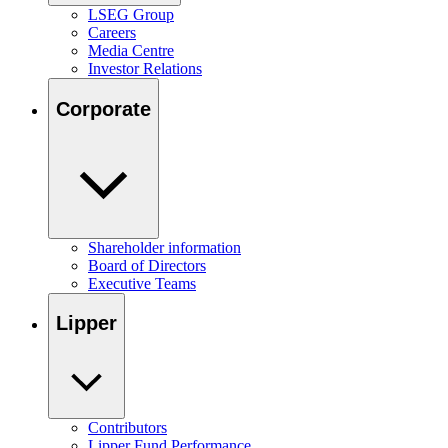
LSEG Group
Careers
Media Centre
Investor Relations
Corporate
Shareholder information
Board of Directors
Executive Teams
Lipper
Contributors
Lipper Fund Performance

____________________

Skipping the images, write out the whole listing exactly.

▶ _OUTPUT OF THE TASK_:
LSEG Group
Careers
Media Centre
Investor Relations
Corporate
Shareholder information
Board of Directors
Executive Teams
Lipper
Contributors
Lipper Fund Performance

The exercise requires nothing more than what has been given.